Wenn unsere Bundeskanzlerin einen demokratischen Wahlakt als unverzeihlich qualifiziert, so erhält nicht nur das allgemeine und gleiche Wahlrecht eine neue Qualität. Bestimmte Abgeordnete sind nun nicht mehr gleich. Sie tragen das Kainsmal deutlich sichtbar auf der Stirn. Mit ›unverzeihlich‹ wird zudem eine Schuld eingeführt, die im Strafgesetzbuch aus gutem Grund nicht vorgesehen ist – die Kontaktschuld. Die Unverzeihlichen dürften eigentlich weder wählen, noch sich überhaupt in einem öffentlichen Raum aufhalten, denn jeder Kontakt mit einem solchen, jede zufällige Begegnung auf der Straße, im Fahrstuhl, in einem Café enthält schon die Gefahr einer Ansteckung, die nie wieder gutzumachen wäre. Jude und Klassenfeind in einem, werden die Unverzeihlichen zur Verkörperung alles Negativen. Die erfolgreiche Auslagerung entlastet die Auslagernden vom Anspruch eigener Konfliktbewältigung und verhilft ihnen zu einer fragilen Scheinidentität. Damit sie nicht wieder zerbricht, muss das Feindbild permanent gemacht werden. Müsste man jetzt die Unverzeihlichen nicht in Lagern konzentrieren? Die auf dem intellektuellen Tiefpunkt angekommene SPD war sich nicht zu schade, Gesetze wieder rückgängig machen zu wollen, die mit unverzeihlichen Stimmen verabschiedet worden waren. Kurzfristigen Ruhm erlangte auch die Vorsitzende einer Landtagsfraktion mit der bemerkenswerten Einsicht, Faschisten würde man zweifelsfrei daran erkennen, dass sie höflich sind. Selten wurde anschaulicher demonstriert, wie sich Geschichte als Farce wiederholt.
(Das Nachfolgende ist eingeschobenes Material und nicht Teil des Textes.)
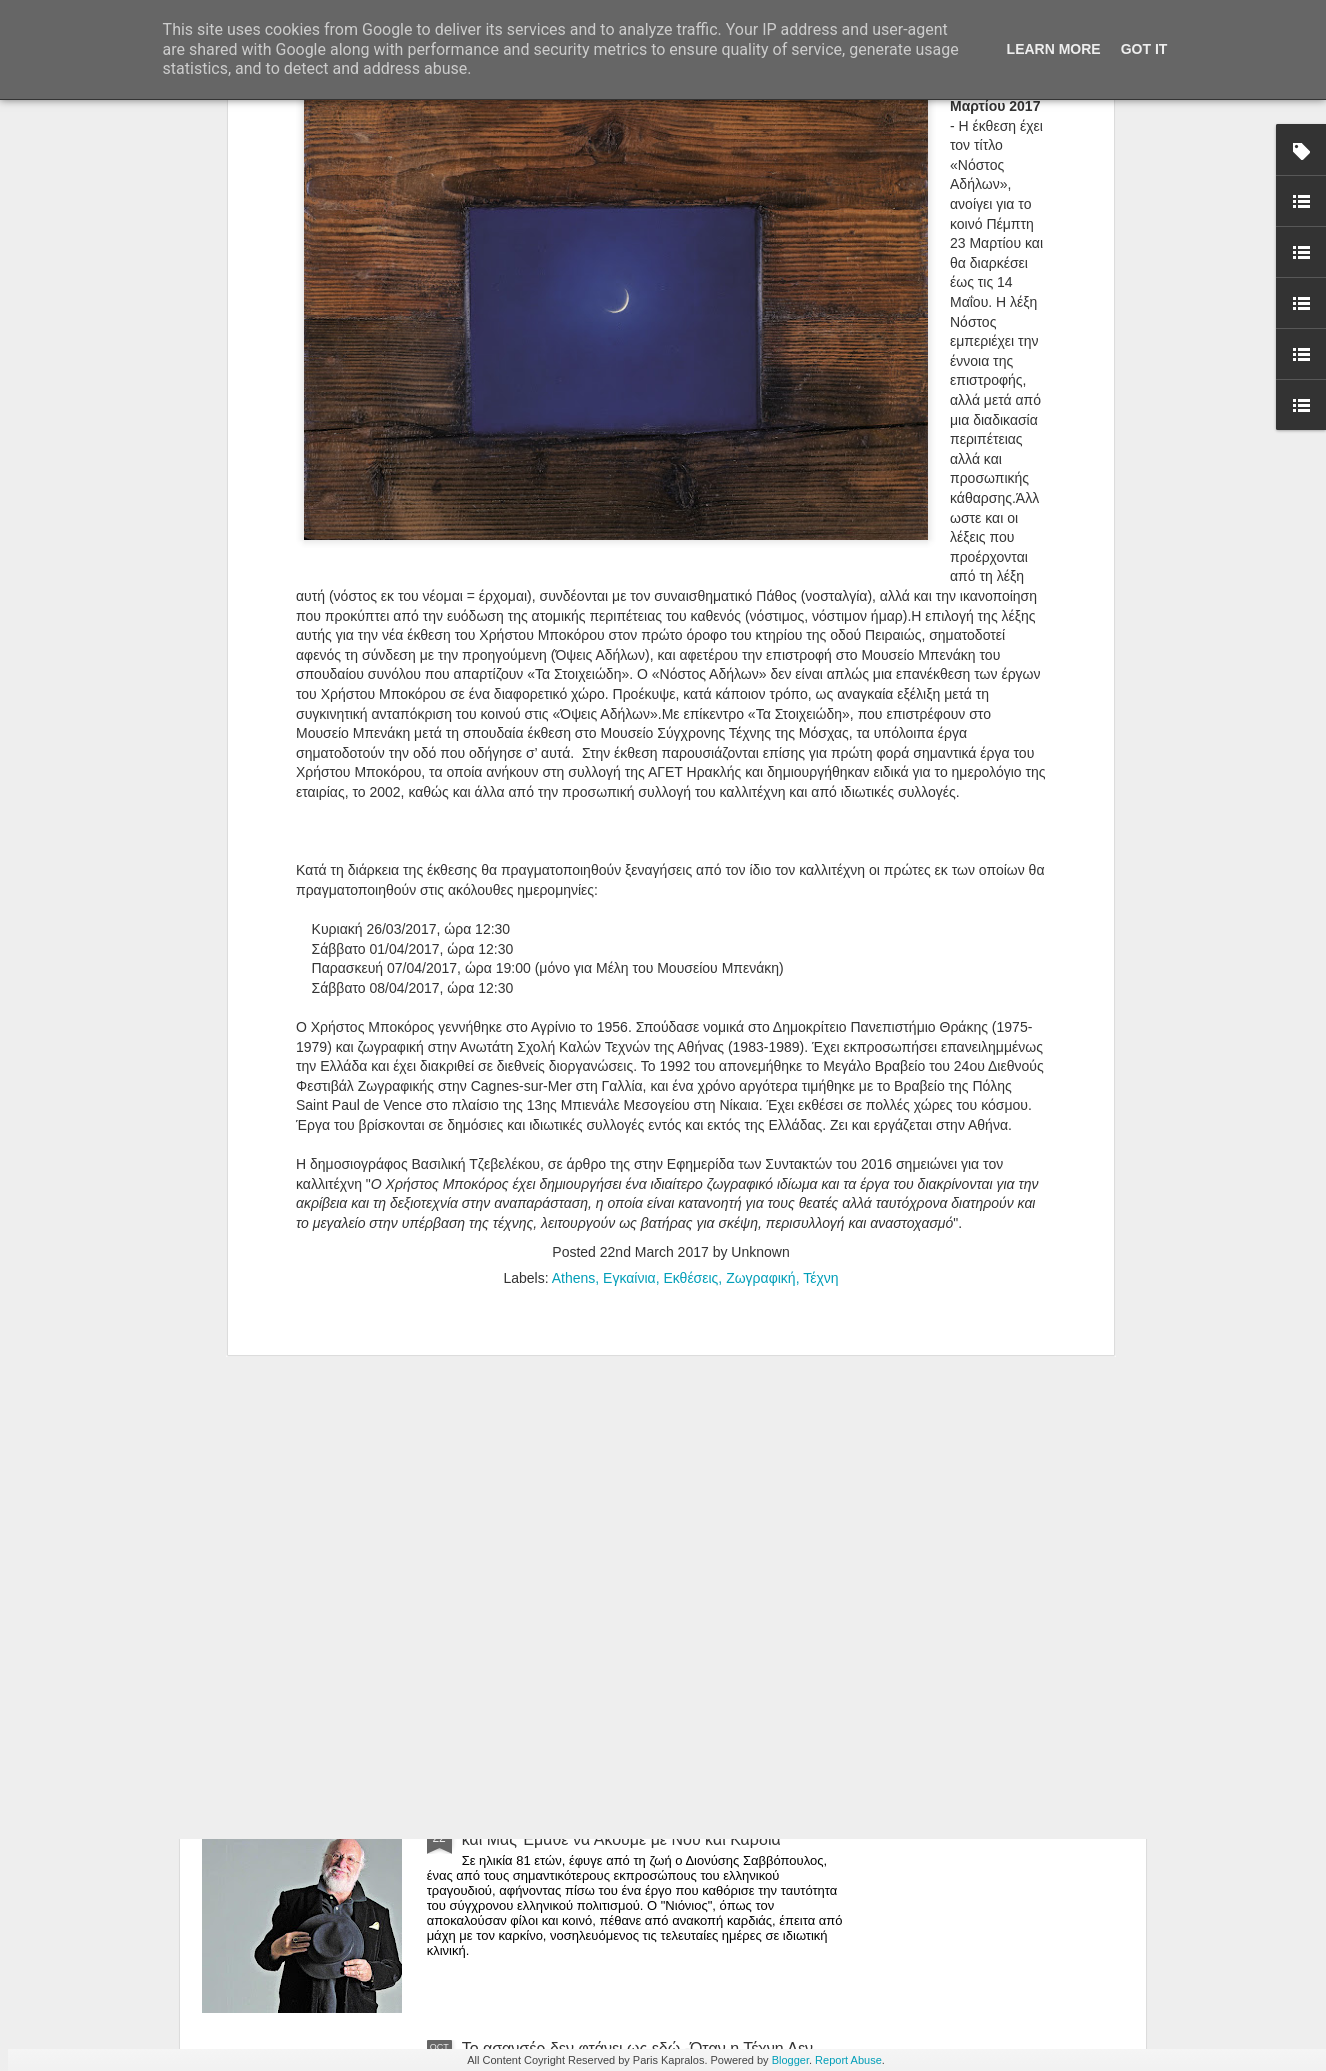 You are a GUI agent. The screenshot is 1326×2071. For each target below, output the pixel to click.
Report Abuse (848, 2060)
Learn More (1054, 49)
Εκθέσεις (690, 878)
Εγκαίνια (629, 878)
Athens (574, 878)
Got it (1144, 49)
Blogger (790, 2060)
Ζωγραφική (761, 878)
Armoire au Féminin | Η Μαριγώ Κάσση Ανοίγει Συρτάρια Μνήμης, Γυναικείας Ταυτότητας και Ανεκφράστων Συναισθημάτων (627, 1385)
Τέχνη (820, 878)
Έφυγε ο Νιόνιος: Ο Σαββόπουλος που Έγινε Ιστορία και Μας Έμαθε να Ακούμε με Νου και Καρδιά (649, 1830) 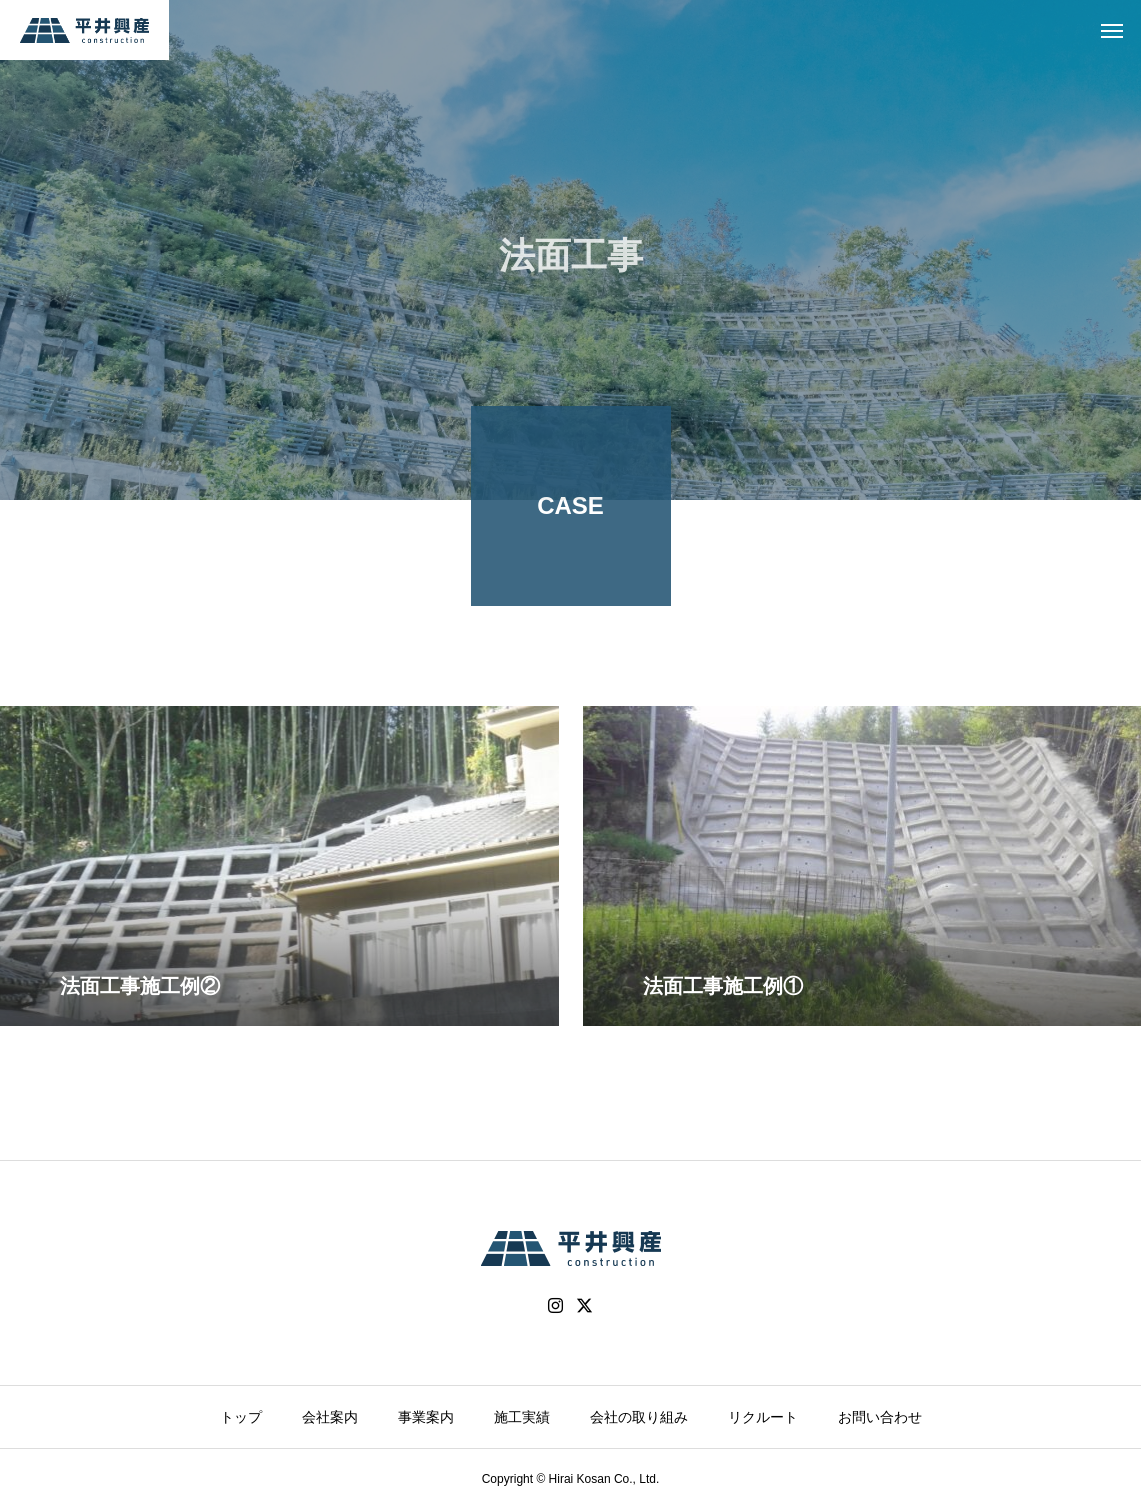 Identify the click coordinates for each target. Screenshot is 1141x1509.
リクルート (763, 1417)
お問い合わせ (880, 1417)
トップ (241, 1417)
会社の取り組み (639, 1417)
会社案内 (330, 1417)
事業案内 (426, 1417)
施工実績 (522, 1417) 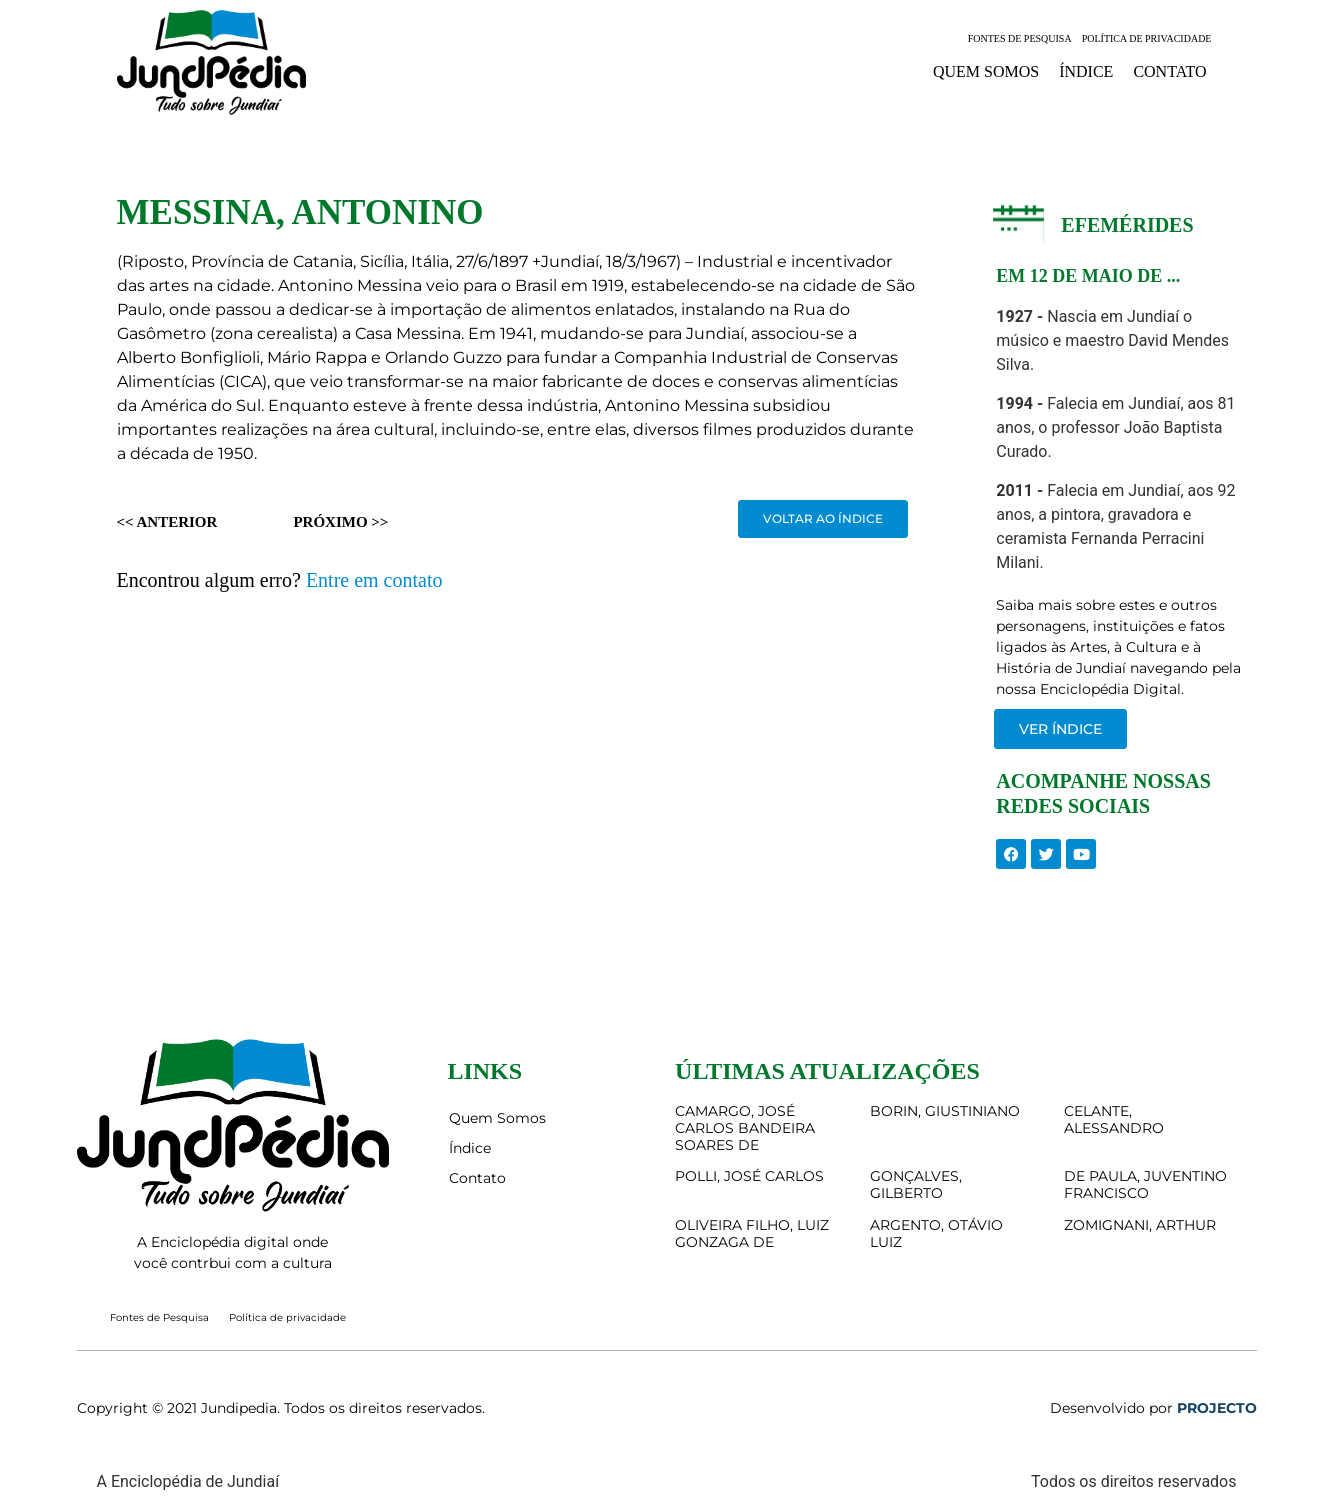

Die Kontaktschuld wirkt als Erfahrungsverbot. Das Verbot der Erfahrung steckt schon im ersten der zehn Gebote: Du sollst keinen anderen Gott neben mir haben heißt ja nichts anders als: Du sollst eine Vorstellung vor alles andere stellen. Unverzeihlich handelt ab sofort, wer sich einen eigenen Zugang zur Wirklichkeit verschaffen will, ist doch der Kontakt zur Wirklichkeit als solcher schon verdächtig. Die Bonner/Berliner Republik ist zu Ende. Die SED wird es freuen. Nachdem sie schon die Ostzone ruiniert hat, kann sie jetzt auch im Westen ganze Arbeit leisten. Der Antifaschismus wird zur neuen Staatsreligion deklariert, das Grundgesetz dient nur noch als Fassade. Meinungsfreiheit stand auch in der DDR-Verfassung. Gefordert wird jetzt ein echtes Bekenntnis zum neuen Einheitsglauben. Wer noch nicht konvertiert ist, sollte es jetzt tun. Cuius regio, eius religio. Im Kampf gegen das Böse sind Parteien entbehrlich, eine geschlossene Front genügt. Man müsse jetzt zusammenstehen. Die Bücklinge beeilen sich und stehen Schlange. Eine allgemeine Kennzeichnungspflicht der Unverzeihlichen müsste jetzt die verbleibenden Reinen vor jeder Kontamination schützen. Der ganze Spuk wäre sofort vorbei, wenn Bürger tun würden, was nach allgemeiner Auffassung zum Status eines Erwachsenen gehört: sich in Dingen allgemeiner Relevanz eine eigene Meinung zu bilden. Es würde schon genügen, Bundestagsreden zu verfolgen oder das offizielle Programm zu studieren. Die ganz Mutigen könnten sogar einen der Unverzeihlichen zum Kaffee einladen und sich, wie das am Tisch so üblich ist, gepflegt unterhalten. Der ganze infantilisierte Zirkus funktioniert nur unter der Voraussetzung, dass sich erwachsene Menschen ohne jede Not vorschreiben lassen, welche Begegnungen erlaubt und welche verboten sind. Das einstige Land der Dichter und Denker hat sich in eine Region kreischender und duckender Kinder zurückentwickelt. Zum dritten Mal nach 1918 tun die Deutschen alles, um sich den Titel des politisch dümmsten Volkes redlich zu verdienen.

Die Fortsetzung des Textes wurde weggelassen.